# Plum: Anyone Use It?



## silverwolf636 (Nov 13, 2010)

I went out today to cut down my sister-n-law neighbors -apple- tree. Well, when I got there it was a plum tree. LOL. Anyhow, has anyone ever used plum? If so, what foods and how did they turn out?

Thanx gang,

--ray--

(0||||0)


----------



## eman (Nov 13, 2010)

Plum is great sweet wood for smoking . dry at least 6 months . i use sweet wood on pretty much everything but beef.


----------



## forluvofsmoke (Nov 13, 2010)

I've used plum on pork spares and yard birds...it's a great sweet smoke wood for those milder flavored meats.

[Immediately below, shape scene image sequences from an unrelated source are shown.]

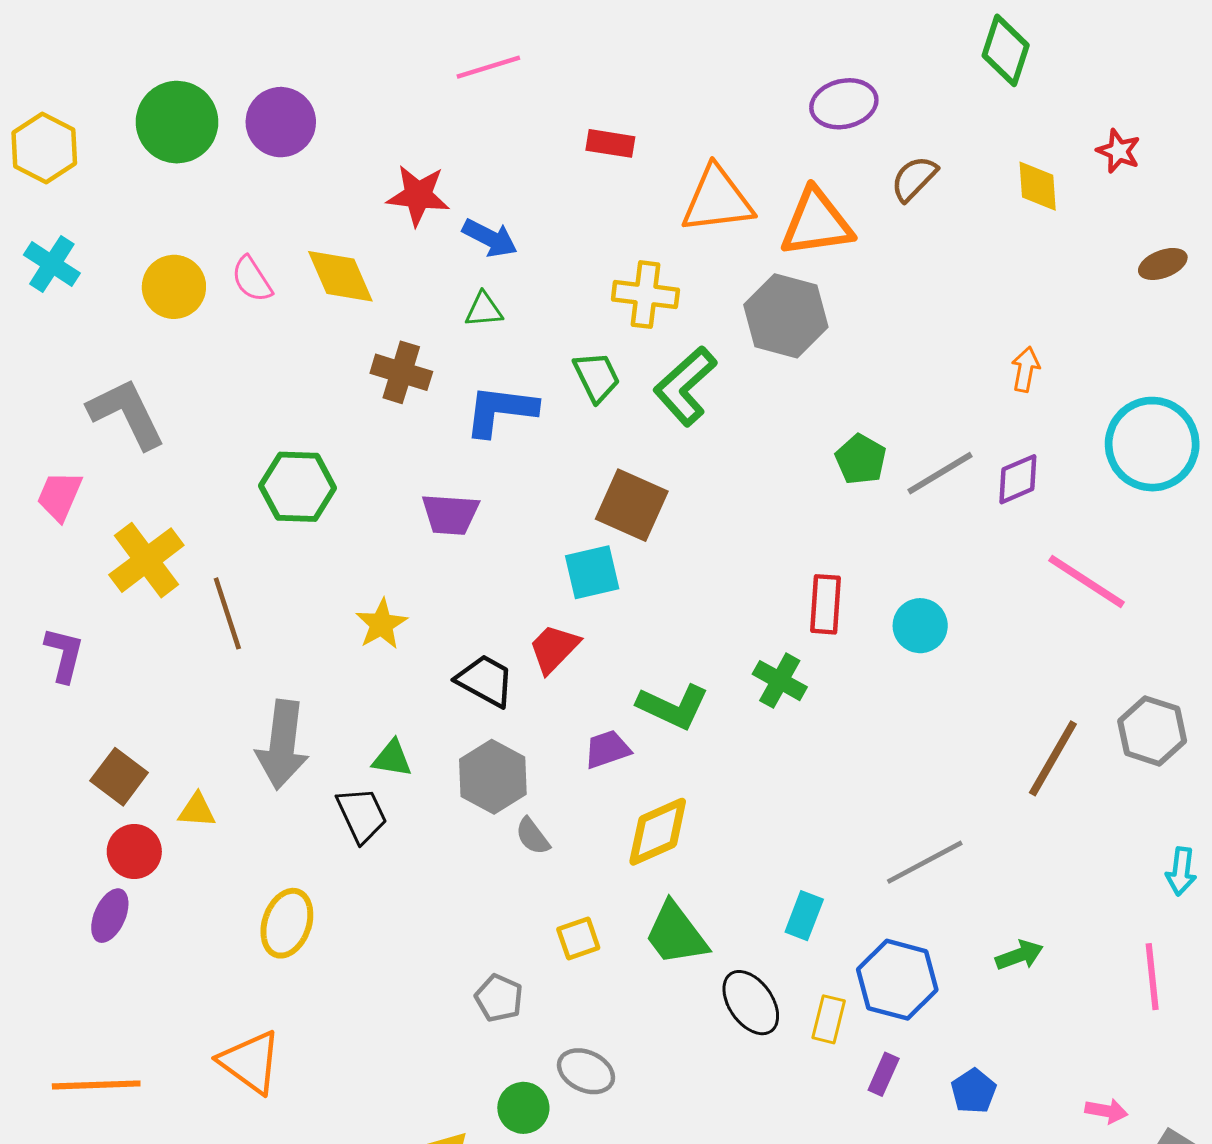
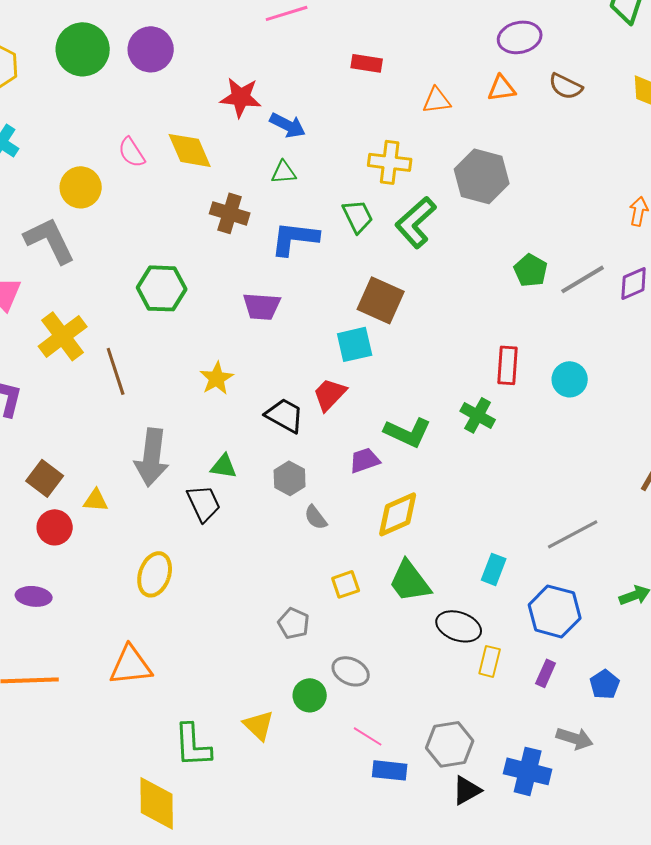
brown semicircle: (914, 179) -> (566, 86), turned -108
orange triangle: (717, 200) -> (437, 100), size x0.6
orange triangle: (816, 223) -> (502, 88), moved, size x0.6
yellow circle: (174, 287) -> (81, 187), moved
gray hexagon: (493, 777) -> (290, 478), size x0.7
purple ellipse: (110, 916) -> (34, 596), moved, turned 72
black ellipse: (751, 1003) -> (459, 626), turned -36
yellow rectangle: (829, 1019) -> (490, 661), moved
orange triangle: (250, 1062) -> (131, 665), turned -42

It would be good for pork loins, center-cut chops and shoulder steaks, as well.

Eric


----------



## silverwolf636 (Nov 14, 2010)

Thanx for the replies. It sounds as though I've made a good catch here. 

--ray--


----------



## ak1 (Nov 18, 2010)

I got a bunch from my brother in law. 

I find it similar to cherry.


Silverwolf636 said:


> Thanx for the replies. It sounds as though I've made a good catch here.
> 
> --ray--


----------



## tjohnson (Nov 19, 2010)

Plum is a very good wood to smoke with!.  Similar to Apple, but not a sweet as Peach.  I have a some in Sawdust form and it's  very nice.

Next time you cut down a tree, fill the oil reservoir with vegetable oil and you can use the chainsaw chips for smoking too.

ENJOY!

Good Score.


----------



## bigbill (Jan 8, 2011)

I have been using plum since last winter when an ice storm wrecked my plum tree. I have used it for pork butt, salmon and cheese. I have also taken limbs on my table saw to make saw dust for my cold smoker, that too has worked well for me.

good luck

bill


----------